Павел Семенович Рейфман погребен на том же тартуском кладбище, где обрели покой другие «кафедралы» — Юрий Михайлович Лотман, Зара Григорьевна Минц, Валерий Иванович Беззубов. Кафедра русской литературы — их и Рейфмана кафедра — остается собой.
Проститься с Павлом Семеновичем и попросить у него прощения я могу лишь заочно. Визы нет.
Андрей Немзер
19/01/12
Черная дырка обретенного бублика
Читать «Египетскую марку» будет проще. И сложнее
В «Четвертой прозе» Мандельштам писал: «…для меня в бублике ценна дырка. А как же с бубличным тестом? Бублик можно слопать, а дырка останется.

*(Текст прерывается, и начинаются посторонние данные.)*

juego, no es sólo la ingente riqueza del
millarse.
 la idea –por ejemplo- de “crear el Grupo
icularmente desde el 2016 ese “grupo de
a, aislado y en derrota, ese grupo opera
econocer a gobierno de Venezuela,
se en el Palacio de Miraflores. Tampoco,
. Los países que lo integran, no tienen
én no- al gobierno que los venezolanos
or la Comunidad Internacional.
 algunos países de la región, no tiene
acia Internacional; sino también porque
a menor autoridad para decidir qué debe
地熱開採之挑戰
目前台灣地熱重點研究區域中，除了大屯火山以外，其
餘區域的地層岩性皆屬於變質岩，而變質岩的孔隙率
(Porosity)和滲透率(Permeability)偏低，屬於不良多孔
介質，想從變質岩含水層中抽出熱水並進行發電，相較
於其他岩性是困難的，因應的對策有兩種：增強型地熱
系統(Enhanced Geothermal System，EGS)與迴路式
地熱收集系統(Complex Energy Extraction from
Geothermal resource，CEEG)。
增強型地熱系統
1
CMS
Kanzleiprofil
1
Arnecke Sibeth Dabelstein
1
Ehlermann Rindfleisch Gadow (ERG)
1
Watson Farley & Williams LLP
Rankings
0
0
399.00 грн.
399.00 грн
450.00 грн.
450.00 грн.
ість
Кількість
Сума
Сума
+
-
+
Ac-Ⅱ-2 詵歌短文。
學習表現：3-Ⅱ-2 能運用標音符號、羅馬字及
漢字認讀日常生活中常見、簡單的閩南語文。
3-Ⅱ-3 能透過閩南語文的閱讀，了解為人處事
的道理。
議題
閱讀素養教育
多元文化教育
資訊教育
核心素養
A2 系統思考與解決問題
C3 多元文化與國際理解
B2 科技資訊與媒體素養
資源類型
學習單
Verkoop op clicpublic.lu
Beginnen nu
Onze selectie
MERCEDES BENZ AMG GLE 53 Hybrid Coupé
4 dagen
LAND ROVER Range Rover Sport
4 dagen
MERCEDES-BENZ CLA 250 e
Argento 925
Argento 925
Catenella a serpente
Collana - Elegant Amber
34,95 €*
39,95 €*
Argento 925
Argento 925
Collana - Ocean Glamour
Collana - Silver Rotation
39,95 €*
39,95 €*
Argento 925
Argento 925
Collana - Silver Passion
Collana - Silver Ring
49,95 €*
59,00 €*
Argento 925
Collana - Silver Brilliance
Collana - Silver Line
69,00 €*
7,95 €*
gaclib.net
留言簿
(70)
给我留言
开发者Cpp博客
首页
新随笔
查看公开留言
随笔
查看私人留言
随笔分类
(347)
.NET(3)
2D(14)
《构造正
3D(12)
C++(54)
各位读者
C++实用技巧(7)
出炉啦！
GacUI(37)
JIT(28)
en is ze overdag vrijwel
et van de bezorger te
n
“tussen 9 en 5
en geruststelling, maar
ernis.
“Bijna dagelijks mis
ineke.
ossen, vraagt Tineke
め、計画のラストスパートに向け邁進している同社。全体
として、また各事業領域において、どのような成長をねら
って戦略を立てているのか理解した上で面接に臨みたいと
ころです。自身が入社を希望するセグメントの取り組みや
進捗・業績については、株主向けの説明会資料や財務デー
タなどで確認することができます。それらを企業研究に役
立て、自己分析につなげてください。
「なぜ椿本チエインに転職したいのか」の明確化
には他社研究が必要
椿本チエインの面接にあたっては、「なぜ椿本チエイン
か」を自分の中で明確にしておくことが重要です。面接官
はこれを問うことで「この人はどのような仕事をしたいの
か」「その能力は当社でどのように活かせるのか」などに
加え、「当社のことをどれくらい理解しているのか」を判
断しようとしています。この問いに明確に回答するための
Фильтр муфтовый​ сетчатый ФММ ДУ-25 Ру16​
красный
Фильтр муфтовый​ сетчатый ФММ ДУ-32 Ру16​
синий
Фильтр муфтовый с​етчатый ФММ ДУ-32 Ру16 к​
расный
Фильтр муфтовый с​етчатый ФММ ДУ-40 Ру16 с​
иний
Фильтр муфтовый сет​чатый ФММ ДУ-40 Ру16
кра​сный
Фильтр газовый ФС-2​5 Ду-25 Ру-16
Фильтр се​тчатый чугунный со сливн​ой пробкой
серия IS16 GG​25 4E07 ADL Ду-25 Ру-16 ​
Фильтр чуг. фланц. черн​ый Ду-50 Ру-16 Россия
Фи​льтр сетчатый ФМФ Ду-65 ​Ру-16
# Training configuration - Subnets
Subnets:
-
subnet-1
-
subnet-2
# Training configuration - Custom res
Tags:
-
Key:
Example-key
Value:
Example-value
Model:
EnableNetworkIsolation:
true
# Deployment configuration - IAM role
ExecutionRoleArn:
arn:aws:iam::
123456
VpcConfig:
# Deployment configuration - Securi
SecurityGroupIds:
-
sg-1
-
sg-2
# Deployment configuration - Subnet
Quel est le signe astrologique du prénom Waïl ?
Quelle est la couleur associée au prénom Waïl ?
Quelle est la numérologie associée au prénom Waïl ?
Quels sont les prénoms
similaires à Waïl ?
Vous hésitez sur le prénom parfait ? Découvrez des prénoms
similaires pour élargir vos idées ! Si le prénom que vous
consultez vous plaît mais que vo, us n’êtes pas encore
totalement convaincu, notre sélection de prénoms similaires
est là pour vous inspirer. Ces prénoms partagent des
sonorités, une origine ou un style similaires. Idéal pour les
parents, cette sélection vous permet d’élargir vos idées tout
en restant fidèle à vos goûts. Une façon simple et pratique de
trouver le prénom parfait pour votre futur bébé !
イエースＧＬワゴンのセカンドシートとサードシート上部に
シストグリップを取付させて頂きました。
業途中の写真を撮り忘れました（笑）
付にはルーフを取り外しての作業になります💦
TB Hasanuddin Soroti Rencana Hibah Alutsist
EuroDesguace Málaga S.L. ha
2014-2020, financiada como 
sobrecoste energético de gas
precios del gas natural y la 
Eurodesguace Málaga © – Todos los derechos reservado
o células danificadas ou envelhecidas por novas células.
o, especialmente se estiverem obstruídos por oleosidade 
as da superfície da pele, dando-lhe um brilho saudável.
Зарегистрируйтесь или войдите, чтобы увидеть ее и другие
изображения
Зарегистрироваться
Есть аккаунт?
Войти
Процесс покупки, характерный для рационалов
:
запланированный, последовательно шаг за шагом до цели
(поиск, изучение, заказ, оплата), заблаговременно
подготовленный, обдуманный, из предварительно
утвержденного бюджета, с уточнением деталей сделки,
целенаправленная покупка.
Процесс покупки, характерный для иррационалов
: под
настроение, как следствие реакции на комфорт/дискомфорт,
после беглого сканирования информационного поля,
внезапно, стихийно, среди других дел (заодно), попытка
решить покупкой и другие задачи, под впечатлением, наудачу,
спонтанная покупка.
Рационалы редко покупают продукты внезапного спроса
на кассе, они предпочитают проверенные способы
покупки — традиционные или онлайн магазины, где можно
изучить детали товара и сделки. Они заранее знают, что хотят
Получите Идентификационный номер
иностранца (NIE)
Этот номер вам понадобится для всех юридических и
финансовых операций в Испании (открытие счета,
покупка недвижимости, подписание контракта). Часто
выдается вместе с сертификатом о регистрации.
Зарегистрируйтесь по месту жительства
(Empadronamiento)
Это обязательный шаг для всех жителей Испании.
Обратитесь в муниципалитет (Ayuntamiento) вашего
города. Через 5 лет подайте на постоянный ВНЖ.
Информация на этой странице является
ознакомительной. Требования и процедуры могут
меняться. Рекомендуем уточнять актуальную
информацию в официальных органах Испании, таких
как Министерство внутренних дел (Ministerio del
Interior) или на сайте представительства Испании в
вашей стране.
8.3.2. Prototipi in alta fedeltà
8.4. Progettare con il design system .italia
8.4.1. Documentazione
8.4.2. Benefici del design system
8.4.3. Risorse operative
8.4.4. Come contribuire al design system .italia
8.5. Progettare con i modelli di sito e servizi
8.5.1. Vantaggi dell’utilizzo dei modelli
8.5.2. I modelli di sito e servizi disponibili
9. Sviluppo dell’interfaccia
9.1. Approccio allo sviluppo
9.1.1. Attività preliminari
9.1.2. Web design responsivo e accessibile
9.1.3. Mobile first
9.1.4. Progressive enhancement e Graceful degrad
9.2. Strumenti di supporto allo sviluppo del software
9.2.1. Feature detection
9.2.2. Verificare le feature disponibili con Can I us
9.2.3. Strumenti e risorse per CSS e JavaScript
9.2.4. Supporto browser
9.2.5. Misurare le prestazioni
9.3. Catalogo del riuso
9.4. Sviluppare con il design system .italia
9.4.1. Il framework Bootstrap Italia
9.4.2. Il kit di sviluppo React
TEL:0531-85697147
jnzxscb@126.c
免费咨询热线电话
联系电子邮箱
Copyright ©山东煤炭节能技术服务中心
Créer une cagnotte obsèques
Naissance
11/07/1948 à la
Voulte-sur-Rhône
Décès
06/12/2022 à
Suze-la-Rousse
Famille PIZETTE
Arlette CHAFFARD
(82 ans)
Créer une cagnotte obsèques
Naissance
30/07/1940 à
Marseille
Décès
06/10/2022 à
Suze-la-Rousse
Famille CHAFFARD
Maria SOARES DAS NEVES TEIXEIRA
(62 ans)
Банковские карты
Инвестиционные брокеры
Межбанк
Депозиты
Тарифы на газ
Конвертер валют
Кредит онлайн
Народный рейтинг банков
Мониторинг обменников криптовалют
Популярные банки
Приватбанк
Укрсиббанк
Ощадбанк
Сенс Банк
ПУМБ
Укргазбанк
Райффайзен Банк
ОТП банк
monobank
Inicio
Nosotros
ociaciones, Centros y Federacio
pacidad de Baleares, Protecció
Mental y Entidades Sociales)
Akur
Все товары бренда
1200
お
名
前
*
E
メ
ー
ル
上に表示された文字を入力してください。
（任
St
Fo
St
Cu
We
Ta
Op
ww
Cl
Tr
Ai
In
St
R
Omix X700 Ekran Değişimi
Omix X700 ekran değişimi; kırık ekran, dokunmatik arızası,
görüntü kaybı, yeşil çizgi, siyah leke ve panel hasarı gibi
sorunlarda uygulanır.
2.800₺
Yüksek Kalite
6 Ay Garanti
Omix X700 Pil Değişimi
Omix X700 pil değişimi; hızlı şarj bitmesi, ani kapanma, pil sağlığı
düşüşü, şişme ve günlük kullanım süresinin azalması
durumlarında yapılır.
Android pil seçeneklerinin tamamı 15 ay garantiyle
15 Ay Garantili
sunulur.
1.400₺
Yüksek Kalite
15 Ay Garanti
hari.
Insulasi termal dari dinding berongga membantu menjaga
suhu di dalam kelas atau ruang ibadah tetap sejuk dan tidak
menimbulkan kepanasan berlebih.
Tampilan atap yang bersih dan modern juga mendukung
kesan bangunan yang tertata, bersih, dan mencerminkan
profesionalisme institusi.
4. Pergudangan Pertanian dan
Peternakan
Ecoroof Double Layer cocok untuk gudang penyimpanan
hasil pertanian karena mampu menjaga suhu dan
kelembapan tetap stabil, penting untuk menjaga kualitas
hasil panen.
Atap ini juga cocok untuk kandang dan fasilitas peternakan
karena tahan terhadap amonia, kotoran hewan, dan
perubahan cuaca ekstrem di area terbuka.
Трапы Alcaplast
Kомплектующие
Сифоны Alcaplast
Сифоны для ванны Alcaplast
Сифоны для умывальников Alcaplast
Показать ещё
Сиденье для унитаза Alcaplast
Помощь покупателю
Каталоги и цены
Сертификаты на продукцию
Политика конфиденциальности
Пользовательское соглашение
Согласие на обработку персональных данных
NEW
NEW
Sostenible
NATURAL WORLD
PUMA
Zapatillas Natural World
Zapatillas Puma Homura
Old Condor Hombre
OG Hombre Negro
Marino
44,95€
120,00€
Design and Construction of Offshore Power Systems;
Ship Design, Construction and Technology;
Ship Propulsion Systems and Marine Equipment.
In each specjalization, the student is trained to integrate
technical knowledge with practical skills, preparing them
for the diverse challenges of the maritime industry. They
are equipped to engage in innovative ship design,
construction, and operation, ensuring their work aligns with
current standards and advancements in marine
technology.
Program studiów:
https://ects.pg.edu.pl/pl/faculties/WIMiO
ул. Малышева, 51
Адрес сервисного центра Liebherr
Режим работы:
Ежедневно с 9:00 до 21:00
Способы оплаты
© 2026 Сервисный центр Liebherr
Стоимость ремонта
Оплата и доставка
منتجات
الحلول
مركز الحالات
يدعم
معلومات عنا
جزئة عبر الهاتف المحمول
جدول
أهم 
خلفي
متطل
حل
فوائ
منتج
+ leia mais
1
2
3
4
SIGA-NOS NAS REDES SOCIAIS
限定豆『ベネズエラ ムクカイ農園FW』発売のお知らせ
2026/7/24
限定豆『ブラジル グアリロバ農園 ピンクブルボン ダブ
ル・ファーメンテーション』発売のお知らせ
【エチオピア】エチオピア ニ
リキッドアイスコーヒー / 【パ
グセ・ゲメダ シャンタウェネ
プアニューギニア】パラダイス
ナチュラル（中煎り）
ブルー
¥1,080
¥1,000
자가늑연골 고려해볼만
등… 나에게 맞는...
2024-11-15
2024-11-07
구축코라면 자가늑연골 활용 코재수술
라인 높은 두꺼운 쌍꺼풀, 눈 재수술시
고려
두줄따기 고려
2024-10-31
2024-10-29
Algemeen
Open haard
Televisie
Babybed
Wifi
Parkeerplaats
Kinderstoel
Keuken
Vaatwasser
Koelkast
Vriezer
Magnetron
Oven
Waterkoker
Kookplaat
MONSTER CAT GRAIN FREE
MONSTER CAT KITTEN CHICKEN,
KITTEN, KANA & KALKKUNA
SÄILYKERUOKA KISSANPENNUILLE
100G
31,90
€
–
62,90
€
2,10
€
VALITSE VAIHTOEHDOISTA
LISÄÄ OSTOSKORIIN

Настоящий труд — это брюссельское кружево. В нем главное то, на чем держится узор: воздух, проколы, прогулы».
Как плетется Мандельштамово кружево? Какова природа его «ворованного воздуха»? Какие закоулки выбирал поэт для своих озорных прогулок? Из какого теста был выпечен то ли выброшенный потом за ненадобностью, то ли ловко спрятанный (но едва ли все же попросту съеденный) бублик? Войдя в поэтический мир Мандельштама, мы — сознательно или бессознательно — вертимся в беличьем колесе этих дразнящих (порой — издевательских) вопросов. И если обычный — наивный и счастливый — читатель может льстить себе обманчивой надеждой на равенство (тождество) с поэтом-прогульщиком, которому труд «в стаж не зачитывается», то исследователь обречен разбираться с ворованным воздухом и исчезнувшим бубликом.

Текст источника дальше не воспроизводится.